Breast cancer affects 1 in 9 Canadian women, and mastectomies, or the surgical removal of one or both breasts can be part of treatment. The removal of the breast tissues can impact a women’s self-esteem, sexual health and overall quality of life. Breast reconstruction surgery is an option available to breast cancer patients to restore the breast mound and form, and can provide long-term quality of life improvement and psychological benefits for the patient.
Yet in spite of these perceived benefits, rates of breast reconstruction remain very low.

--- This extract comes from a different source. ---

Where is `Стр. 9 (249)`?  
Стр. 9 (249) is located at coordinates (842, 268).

Patient factors like increased age, non-Caucasian race, larger tumours or advanced stages of cancer, and negative physician perceptions have all been shown to contribute to lower breast reconstruction rates.

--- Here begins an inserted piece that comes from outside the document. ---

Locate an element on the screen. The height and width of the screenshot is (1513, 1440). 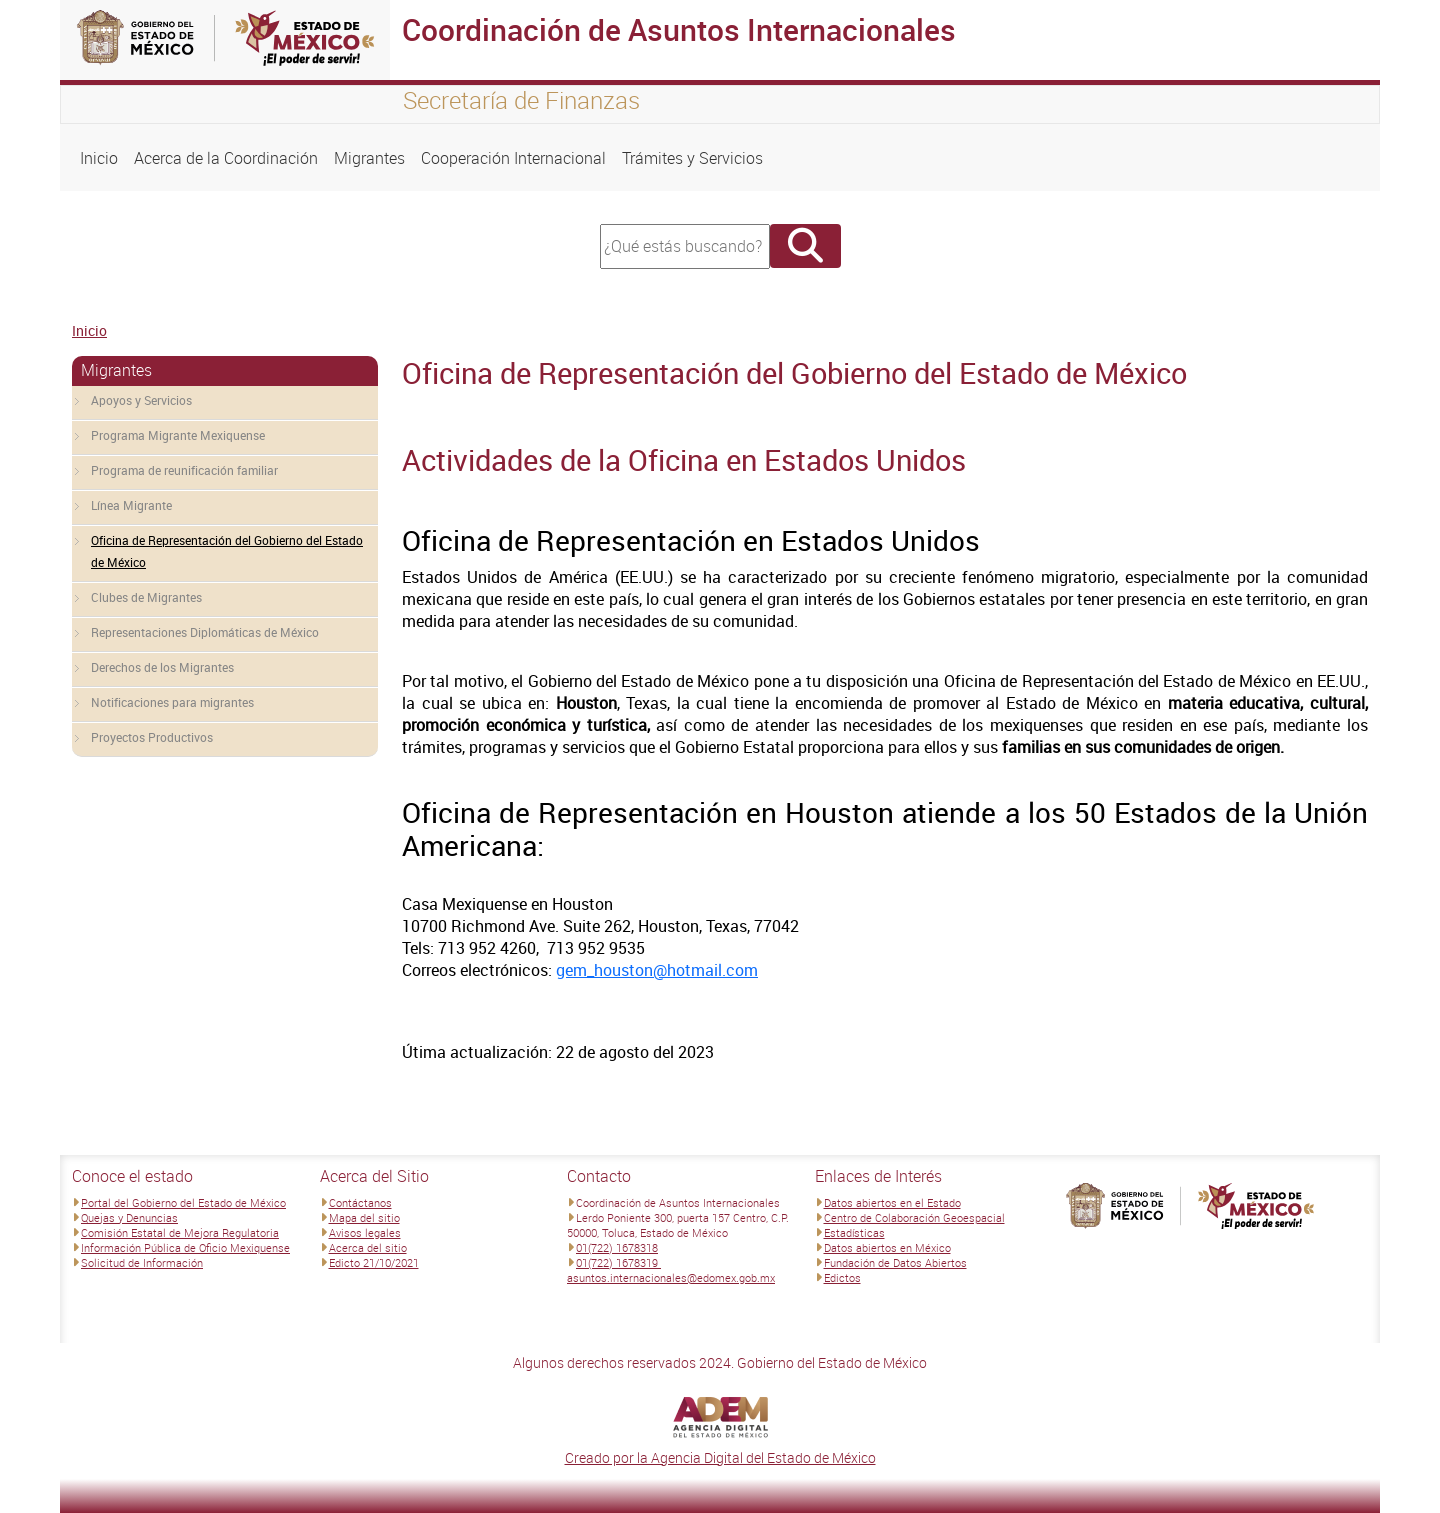
Proyectos Productivos is located at coordinates (152, 737).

“There is still a bit of stigma around the procedure because the breast is not always something that is considered required, like a limb,” said Retrouvey, “and there are a lot of women who feel this procedure is not an option for them.”
Retrouvey’s previous study also identified additional perceived barriers like rural geographic location, poor referral patterns by clinicians and the unavailability of plastic surgeons, but to date, there have been no Canadian studies explaining how these barriers limit access to breast reconstruction surgery or how access rates might be improved.
Supported by her recently awarded Vanier Canada Graduate Scholarship, Retrouvey and her team will conduct a series of 60-minute long interviews with breast cancer patients across the province, as well as physicians who refer or provide breast reconstruction, and administrators who are involved in the provision of the surgical procedure.
“The patient interviews will explore their experience with diagnosis and treatment of their breast cancer while placing on emphasis on their views of breast reconstruction,” explained Retrouvey, “while the physician interviews will explore current practices, and administrator interviews will examine the current institutional treatment regimens as well as the availability and structure of breast reconstruction programs.”
To gain a thorough understanding of how and why these barriers are impacting breast reconstruction rates, the study will include women from diverse social and cultural backgrounds, as well as physicians and institutions at hospitals in both high volume areas like Toronto and London and low volume areas, like Thunder Bay. With the additional knowledge gained from the study, Retrouvey and her team will actively look to design new interventions that target these perceived barriers and improve access for breast reconstruction surgery to ensure that it is timely and equitable for all women across Ontario.
“We understand that not all women want breast reconstruction, and for some the scars are an important symbol of their cancer journey, but women shouldn’t be left without breasts because they don’t know their options,” said Retrouvey.